Exercise directions:
Set down every record below exactly as it stands, leaving out the pictures.

Collected data:
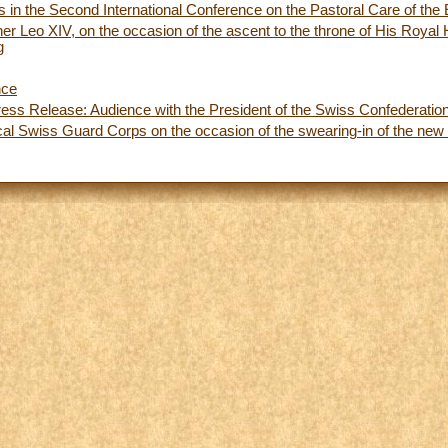
s in the Second International Conference on the Pastoral Care of the 
her Leo XIV, on the occasion of the ascent to the throne of His Roya
g
nce
ess Release: Audience with the President of the Swiss Confederatio
ical Swiss Guard Corps on the occasion of the swearing-in of the new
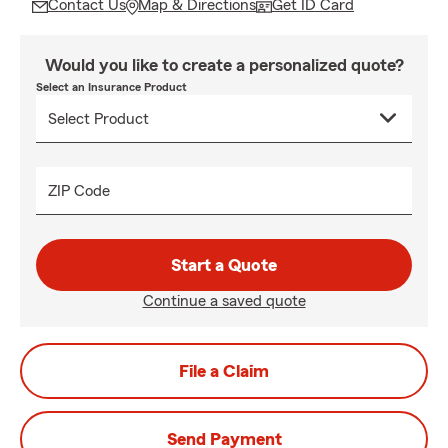
Contact Us
Map & Directions
Get ID Card
Would you like to create a personalized quote?
Select an Insurance Product
ZIP Code
Start a Quote
Continue a saved quote
File a Claim
Send Payment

Written answer:
s in the Second International Conference on the Pastoral Care of the 
her Leo XIV, on the occasion of the ascent to the throne of His Roya
g
nce
ess Release: Audience with the President of the Swiss Confederatio
ical Swiss Guard Corps on the occasion of the swearing-in of the new
Contact Us
Map & Directions
Get ID Card
Would you like to create a personalized quote?
Select an Insurance Product
ZIP Code
Start a Quote
Continue a saved quote
File a Claim
Send Payment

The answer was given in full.